The comparison output includes a recommendation block with the best stack and ranked page/doc/object/no-result metrics.
If you install `mare-retrieval[colpali]`, you can also compare `--stack colpali-visual` on corpora with rendered PDF page images.
If the corpus has no rendered page images, MARE will explain that the visual retriever needs PDF page images and suggest a text retriever instead.

## What You Get

MARE can return:

- best matching page, section, procedure, table-like object, or figure-like object
- exact snippet
- file, page, line, heading, or section-aware citation when available
- rendered PDF page image when available
- highlighted PDF proof image when localization is possible
- retrieval rationale and score
- optional visual page retrieval for image-, chart-, table-, and layout-heavy PDFs through `mare-retrieval[colpali]`
- Evidence Brief with source coverage, support strength, conflict hints, proof assets, gaps, and next questions
- evidence rescue in `mare workflow` and `mare chat`: when initial support is weak or missing, MARE tries alternate evidence-seeking queries and records whether stronger proof was found
- structured payloads for agents, tools, and applications

## Supported Documents

Current local document-first workflows support:

- `pdf`
- `md` / `markdown`
- `txt`
- first-pass `docx`

PDFs currently have the strongest visual proof because MARE can render pages and highlight evidence.
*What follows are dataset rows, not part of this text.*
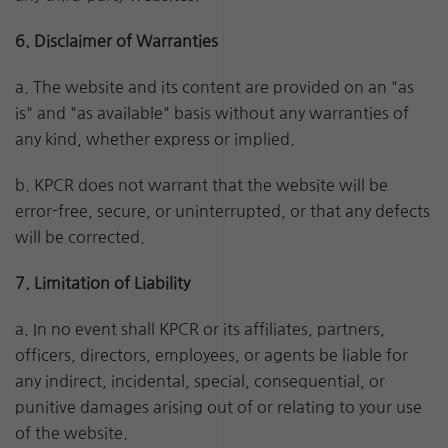
6. Disclaimer of Warranties
a. The website and its content are provided on an "as
is" and "as available" basis without any warranties of
any kind, whether express or implied.
b. KPCR does not warrant that the website will be
error-free, secure, or uninterrupted, or that any defects
will be corrected.
7. Limitation of Liability
a. In no event shall KPCR or its affiliates, partners,
officers, directors, employees, or agents be liable for
any indirect, incidental, special, consequential, or
punitive damages arising out of or relating to your use
of the website.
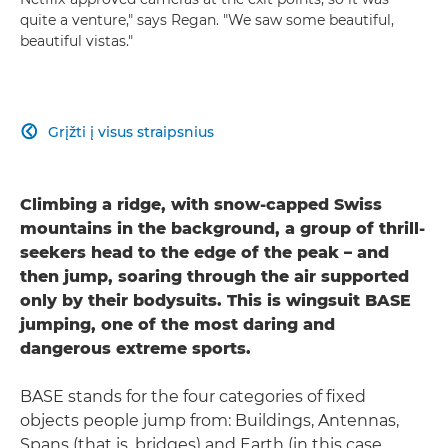
quite a venture," says Regan. "We saw some beautiful,
beautiful vistas."
Grįžti į visus straipsnius

Climbing a ridge, with snow-capped Swiss
mountains in the background, a group of thrill-
seekers head to the edge of the peak – and
then jump, soaring through the air supported
only by their bodysuits. This is wingsuit BASE
jumping, one of the most daring and
dangerous extreme sports.
BASE stands for the four categories of fixed
objects people jump from: Buildings, Antennas,
Spans (that is, bridges) and Earth (in this case,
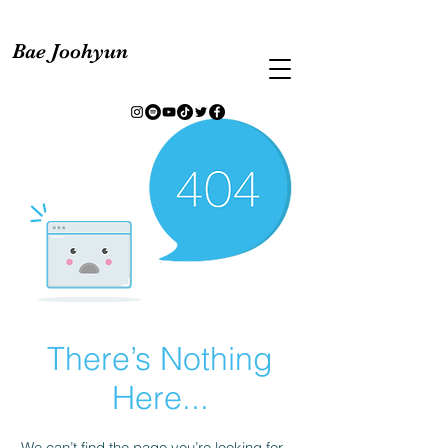
Bae Joohyun
There’s Nothing
Here...
We can’t find the page you’re looking for.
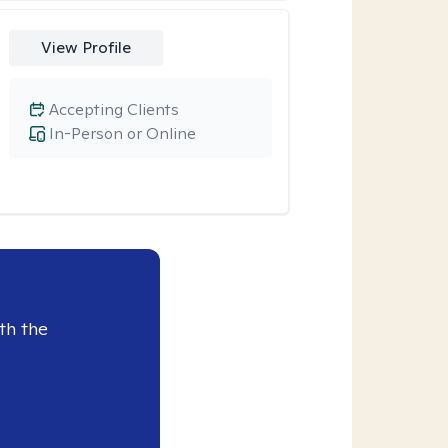
View Profile
Accepting Clients
In-Person or Online
th the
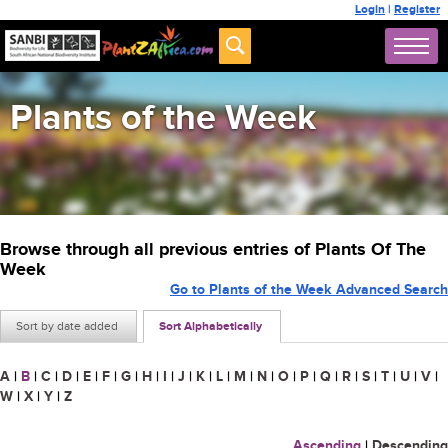
Login
|
Register
Plants of the Week
Browse through all previous entries of Plants Of The
Week
Go to Plants of the Week Advanced Search
Sort by date added
Sort Alphabetically
A
|
B
|
C
|
D
|
E
|
F
|
G
|
H
|
I
|
J
|
K
|
L
|
M
|
N
|
O
|
P
|
Q
|
R
|
S
|
T
|
U
|
V
|
W
|
X
|
Y
|
Z
Ascending
|
Descending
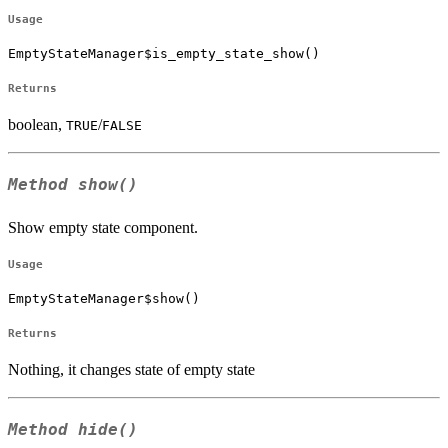
Usage
EmptyStateManager$is_empty_state_show()
Returns
boolean,
/
TRUE
FALSE
Method
show()
Show empty state component.
Usage
EmptyStateManager$show()
Returns
Nothing, it changes state of empty state
Method
hide()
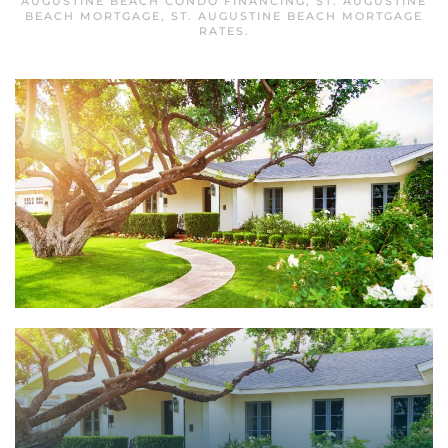
AUGUSTINE BEACH CONDO FINANCING
,
ST. AUGUSTINE
BEACH MORTGAGE
,
ST. AUGUSTINE BEACH MORTGAGE
RATES
.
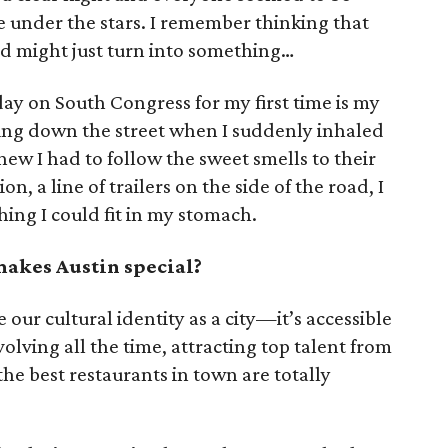
le under the stars. I remember thinking that
 might just turn into something…
day on South Congress for my first time is my
ing down the street when I suddenly inhaled
new I had to follow the sweet smells to their
n, a line of trailers on the side of the road, I
ing I could fit in my stomach.
makes Austin special?
ke our cultural identity as a city—it’s accessible
olving all the time, attracting top talent from
he best restaurants in town are totally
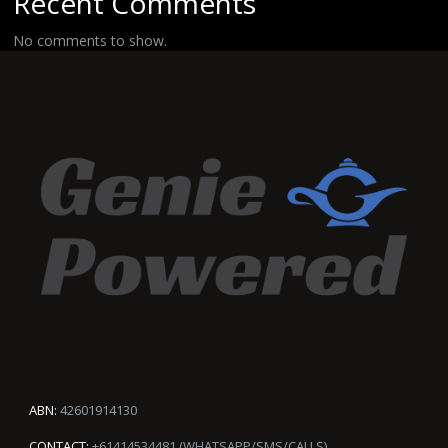
Recent Comments
No comments to show.
ABN:
42601914130
CONTACT:
+61414534481 (WHATSAPP/SMS/CALLS)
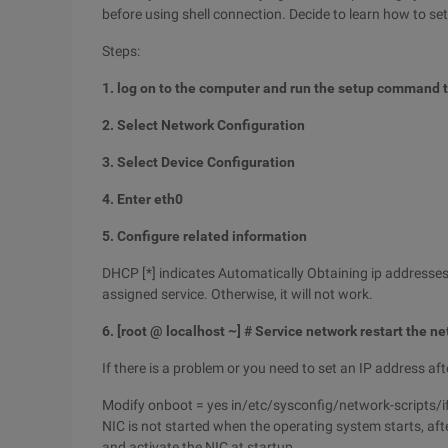
before using shell connection. Decide to learn how to set
Steps:
1. log on to the computer and run the setup command to
2. Select Network Configuration
3. Select Device Configuration
4. Enter eth0
5. Configure related information
DHCP [*] indicates Automatically Obtaining ip addresse
assigned service. Otherwise, it will not work.
6. [root @ localhost ~] # Service network restart the n
If there is a problem or you need to set an IP address afte
Modify onboot = yes in/etc/sysconfig/network-scripts/ifcf
NIC is not started when the operating system starts, aft
and activate the NIC at startup.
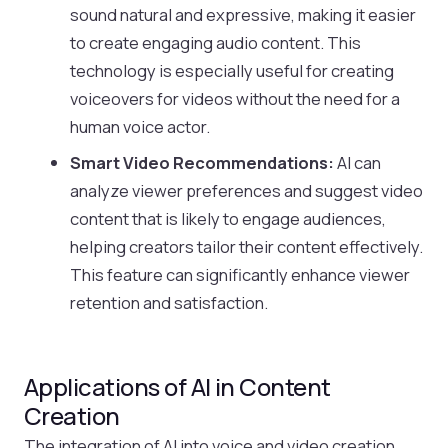
sound natural and expressive, making it easier
to create engaging audio content. This
technology is especially useful for creating
voiceovers for videos without the need for a
human voice actor.
Smart Video Recommendations:
AI can
analyze viewer preferences and suggest video
content that is likely to engage audiences,
helping creators tailor their content effectively.
This feature can significantly enhance viewer
retention and satisfaction.
Applications of AI in Content
Creation
The integration of AI into voice and video creation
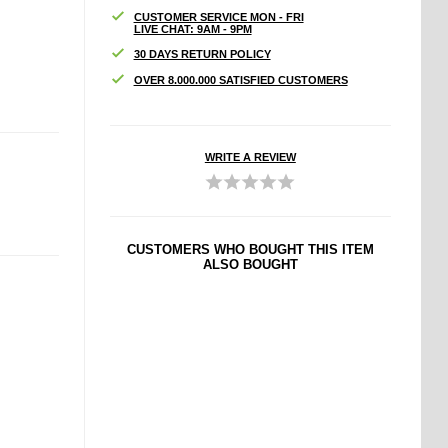
CUSTOMER SERVICE MON - FRI
LIVE CHAT: 9AM - 9PM
30 DAYS RETURN POLICY
OVER 8.000.000 SATISFIED CUSTOMERS
WRITE A REVIEW
CUSTOMERS WHO BOUGHT THIS ITEM
ALSO BOUGHT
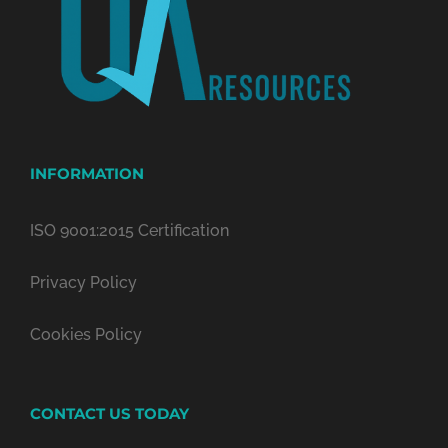
INFORMATION
ISO 9001:2015 Certification
Privacy Policy
Cookies Policy
CONTACT US TODAY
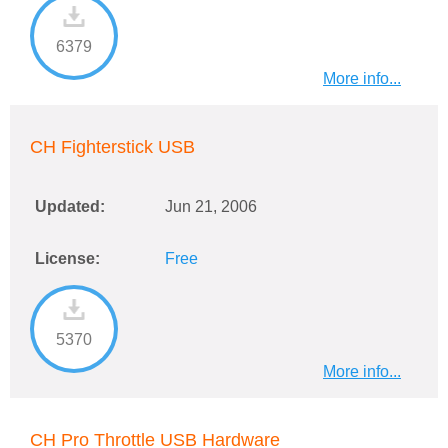
6379
More info...
CH Fighterstick USB
Updated:
Jun 21, 2006
License:
Free
5370
More info...
CH Pro Throttle USB Hardware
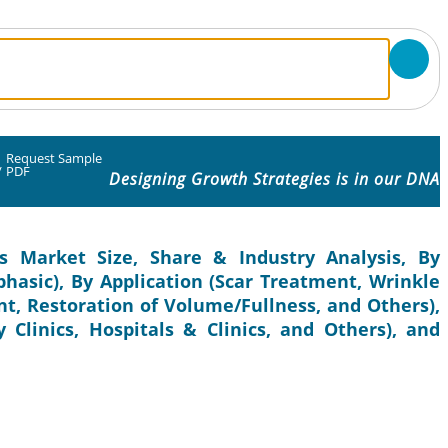
Request Sample
/
PDF
Designing Growth Strategies is in our DNA
s Market Size, Share & Industry Analysis, By
hasic), By Application (Scar Treatment, Wrinkle
t, Restoration of Volume/Fullness, and Others),
 Clinics, Hospitals & Clinics, and Others), and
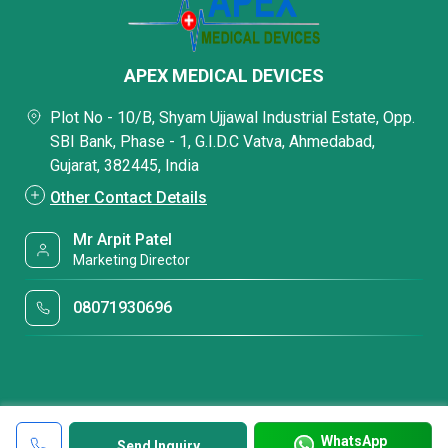
APEX MEDICAL DEVICES
Plot No - 10/B, Shyam Ujjawal Industrial Estate, Opp.
SBI Bank, Phase - 1, G.I.D.C Vatva, Ahmedabad,
Gujarat, 382445, India
Other Contact Details
Mr Arpit Patel
Marketing Director
08071930696
WhatsApp
Send Inquiry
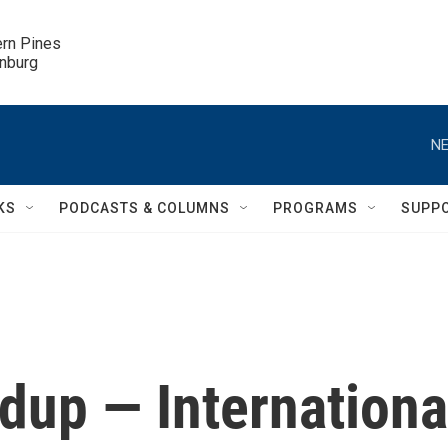
ern Pines

inburg
NE
KS
PODCASTS & COLUMNS
PROGRAMS
SUPP
up — Internationa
Markdown, text, and DOCX usually rely on snippet and citation proof first.

## Product Surfaces

| Interface | Best for | What you get |
| --- | --- | --- |
| `mare start` | guided onboarding | path-aware next commands |
| `mare ask` | fastest single-document test | best page, snippet, citation, image paths |
| `mare workflow` | terminal evaluation and agent-style output | corpus summary, object search, Evidence Brief, JSON payloads |
| `mare chat` | simple local document-agent loop | `:brief`, `:review`, `:compare`, `:summary`, findings, session history |
| `mare ui` | visual exploration | uploads, Evidence Briefs, summaries, findings, highlights |
| `mare mcp` | agent/app integrations | MCP tools returning structured evidence payloads |

## Agent Integrations

MARE is useful for OpenClaw, Hermes Agent, and other tool-using agents because it gives them a grounded document-evidence tool instead of asking the model to guess from raw files.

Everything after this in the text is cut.